PIOLO, UN TECNICO AL LAVORO PER SOTTRAZIONE

Milan-Atalanta e Sassuolo-Milan furono le ultime due partite della gestione Allegri, l’ultimo allenatore del Milan ad aver vinto uno scudetto. Fu mandato via nel 2014. Ora il re è Stefano Pioli, un tecnico al lavoro per sottrazione: nel 2022 la sua difesa ha incassato solo 9 gol. Ha sbattuto in faccia questo suo striminzito ma efficacissimo primato all’Inter davanti in tutto il resto: gol, tiri, assist, colpi di testa, corner… A saper interpretare il pallottoliere cade tutta l’architettura del gioco ingordo, bulimico. Si vince sempre facendo un gol in più, ma se devi farne uno più di zero è un lavoro ben più agevole. Andassero ora a raccontare la morale di questa favola a Ralf Rangnick, che nei programmi doveva sedere sulla panchina di Pioli a fare la rivoluzione per poi giungere allo stesso traguardo. Rangnick, il profeta tedesco dell’Hoffenheim portato dalla Serie C ai primi posti della Bundesliga, l’ingegnere capo del Lipsia in semifinale di Champions League. Quello che aveva già firmato col Milan, prima di farsi “licenziare” dall’incredibile finale di stagione – parliamo di due anni orsono – del “traghettatore” Pioli.

Ricordarlo ora è un dovere quasi storico: senza avvisare Boban e Maldini, Elliot e Gazidis avevano ingaggiato lui. Boban andò su tutte le furie, parlò di ingerenze nel suo lavoro, in sostanza accusò di scorrettezza il club. E fu cacciato. Maldini galleggiò per stile innato. E il tempo gli avrebbe dato ragione. Ibrahimovic sentenziò: “Rangnick? Non lo conosco”. E i più attenti annusarono il sortilegio: Pioli raggiunse l’obiettivo Europa League e la dirigenza non ne fece una questione di principio. Parlava il campo. E quello urlava Pioli. Come una sera di maggio, del 2022.

IL MILAN DI IBRA

Elliot sta vendendo a un fondo americano, cambia tutto o forse niente. Il Milan resta quello di Pioli, Maldini e Ibra. Ibra, appunto. Mentre i tifosi rimbalzano tra la celebrazione e le aspettative irrealistiche sulla forza economica del nuovo fondo americano che se li sta comprando, c’è Ibra al centro dello Scudetto. L’uomo simbolo del trionfo. Il capitano-non capitano, il bomber-poco giocatore, il “sensei” dello spogliatoio.

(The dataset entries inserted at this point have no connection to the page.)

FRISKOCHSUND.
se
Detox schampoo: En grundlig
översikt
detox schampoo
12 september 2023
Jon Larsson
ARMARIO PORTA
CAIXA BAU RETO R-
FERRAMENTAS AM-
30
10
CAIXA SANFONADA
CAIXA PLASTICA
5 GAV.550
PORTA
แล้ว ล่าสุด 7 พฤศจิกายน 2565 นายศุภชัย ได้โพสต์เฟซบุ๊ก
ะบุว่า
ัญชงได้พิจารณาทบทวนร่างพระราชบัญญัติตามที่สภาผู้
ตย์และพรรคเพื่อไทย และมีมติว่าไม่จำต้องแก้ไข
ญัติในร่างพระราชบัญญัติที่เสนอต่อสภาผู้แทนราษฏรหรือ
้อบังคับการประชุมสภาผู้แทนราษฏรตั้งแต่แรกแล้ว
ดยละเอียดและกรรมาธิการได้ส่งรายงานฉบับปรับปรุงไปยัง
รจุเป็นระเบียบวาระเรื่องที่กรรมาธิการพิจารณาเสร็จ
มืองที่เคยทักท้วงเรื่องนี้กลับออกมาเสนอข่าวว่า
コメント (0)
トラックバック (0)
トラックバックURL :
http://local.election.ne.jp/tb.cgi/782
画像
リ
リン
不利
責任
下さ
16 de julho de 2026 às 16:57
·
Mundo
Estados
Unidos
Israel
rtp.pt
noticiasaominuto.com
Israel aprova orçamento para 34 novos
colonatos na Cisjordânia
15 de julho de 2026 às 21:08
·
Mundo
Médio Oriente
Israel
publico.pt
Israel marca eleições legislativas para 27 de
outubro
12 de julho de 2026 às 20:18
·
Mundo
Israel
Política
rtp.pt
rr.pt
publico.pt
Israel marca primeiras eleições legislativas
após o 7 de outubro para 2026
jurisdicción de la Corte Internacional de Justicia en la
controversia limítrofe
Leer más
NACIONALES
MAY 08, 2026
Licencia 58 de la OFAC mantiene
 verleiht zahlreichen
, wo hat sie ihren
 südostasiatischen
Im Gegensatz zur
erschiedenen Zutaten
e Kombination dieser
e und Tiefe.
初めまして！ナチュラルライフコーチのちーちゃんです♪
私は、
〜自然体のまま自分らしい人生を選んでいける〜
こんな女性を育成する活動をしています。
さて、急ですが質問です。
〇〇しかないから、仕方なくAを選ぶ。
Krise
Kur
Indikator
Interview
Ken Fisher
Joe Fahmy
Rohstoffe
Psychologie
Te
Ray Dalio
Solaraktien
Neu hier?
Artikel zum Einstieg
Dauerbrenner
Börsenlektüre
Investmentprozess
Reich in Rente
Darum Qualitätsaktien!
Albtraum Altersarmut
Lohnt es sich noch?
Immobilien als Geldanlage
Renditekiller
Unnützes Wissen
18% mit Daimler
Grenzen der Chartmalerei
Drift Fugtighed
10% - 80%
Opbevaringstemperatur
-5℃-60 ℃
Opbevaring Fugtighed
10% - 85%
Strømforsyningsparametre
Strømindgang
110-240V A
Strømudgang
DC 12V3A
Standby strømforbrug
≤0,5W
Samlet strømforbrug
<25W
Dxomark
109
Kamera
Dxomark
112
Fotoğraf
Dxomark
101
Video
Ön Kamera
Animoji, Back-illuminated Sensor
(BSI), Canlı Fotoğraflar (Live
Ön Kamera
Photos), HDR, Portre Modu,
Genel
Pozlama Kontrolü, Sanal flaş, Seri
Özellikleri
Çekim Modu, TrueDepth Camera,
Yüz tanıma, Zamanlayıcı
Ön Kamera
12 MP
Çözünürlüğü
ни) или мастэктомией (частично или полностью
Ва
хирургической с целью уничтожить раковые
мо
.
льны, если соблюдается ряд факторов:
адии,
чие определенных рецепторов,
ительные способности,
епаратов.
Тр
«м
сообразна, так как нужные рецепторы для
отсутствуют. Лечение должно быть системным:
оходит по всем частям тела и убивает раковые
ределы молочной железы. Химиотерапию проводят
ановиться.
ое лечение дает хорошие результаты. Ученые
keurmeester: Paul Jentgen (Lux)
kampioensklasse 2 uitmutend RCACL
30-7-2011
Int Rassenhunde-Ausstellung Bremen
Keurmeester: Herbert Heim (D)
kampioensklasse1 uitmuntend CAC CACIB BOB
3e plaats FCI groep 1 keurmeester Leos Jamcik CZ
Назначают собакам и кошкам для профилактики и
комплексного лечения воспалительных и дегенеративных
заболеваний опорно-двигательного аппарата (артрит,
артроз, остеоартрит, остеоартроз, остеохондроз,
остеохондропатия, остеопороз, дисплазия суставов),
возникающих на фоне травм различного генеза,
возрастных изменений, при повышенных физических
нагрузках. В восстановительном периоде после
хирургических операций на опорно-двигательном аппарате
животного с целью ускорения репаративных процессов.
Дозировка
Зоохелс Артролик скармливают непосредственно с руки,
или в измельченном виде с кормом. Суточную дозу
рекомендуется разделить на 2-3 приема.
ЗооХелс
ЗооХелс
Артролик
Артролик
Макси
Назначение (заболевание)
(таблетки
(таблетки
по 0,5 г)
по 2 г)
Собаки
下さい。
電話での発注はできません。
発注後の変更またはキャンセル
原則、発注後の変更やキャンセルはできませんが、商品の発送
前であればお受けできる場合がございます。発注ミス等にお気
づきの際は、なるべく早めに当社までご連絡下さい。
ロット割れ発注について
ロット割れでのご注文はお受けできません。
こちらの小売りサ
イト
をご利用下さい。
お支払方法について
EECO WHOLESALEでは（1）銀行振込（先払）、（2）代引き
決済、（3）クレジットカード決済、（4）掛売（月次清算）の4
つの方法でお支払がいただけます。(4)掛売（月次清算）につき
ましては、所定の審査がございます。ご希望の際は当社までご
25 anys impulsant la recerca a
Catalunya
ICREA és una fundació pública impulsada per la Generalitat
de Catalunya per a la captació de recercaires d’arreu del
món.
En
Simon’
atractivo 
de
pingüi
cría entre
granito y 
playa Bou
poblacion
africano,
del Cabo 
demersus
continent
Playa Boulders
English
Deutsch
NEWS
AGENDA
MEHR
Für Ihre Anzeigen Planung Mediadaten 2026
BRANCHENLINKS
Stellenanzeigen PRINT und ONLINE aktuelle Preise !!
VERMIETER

Il Milan ha cominciato a vincere lo Scudetto 2022 nel 2019, quando Raiola dirottò lo svedese a Milano dopo il “no” di Gattuso e del Napoli. Sbarcò a Milanello all’indomani della tremenda scoppola rimediata contro l’Atalanta: 5-0. Dopo 17 partite il Milan aveva 21 punti. L’arrivo di Ibrahimovic invertì il corso della storia. Nelle successive 21 partite fece 45 punti, secondo miglior piazzamento nel girone di ritorno (dietro l’Atalanta). Rimontò dall’undicesimo al sesto posto e si qualificò per l’Europa League. In 18 partite, Ibrahimovic fece 10 gol e 5 assist. Per il resto ha tenuto il timone dalla panchina, anche all’ultimo atto. Nella formazione del Milan che va a ritirare lo scudetto in Emilia ci sono Maignan (26 anni), Kalulu (21 anni), Tomori (24), Theo Hernandez (25), Tonali (22), Saelemaekers (22), Leao (22).

Ci sono i giovani. Ibra è il mandante. Il grande vecchio, con l’altro in campo: Giroud, quello delle doppiette decisive, nel derby, e al Sassuolo. I “cumenda” col cappotto lungo, e i giovani in campo a “lavurà”. Eccola l’alchimia dello scudetto rossonero: tradizione e tigna, il meltin pot anagrafico. I fatti al posto delle chiacchiere: quelli dietro a dirsi più forti, il campo a parlare per ultimo.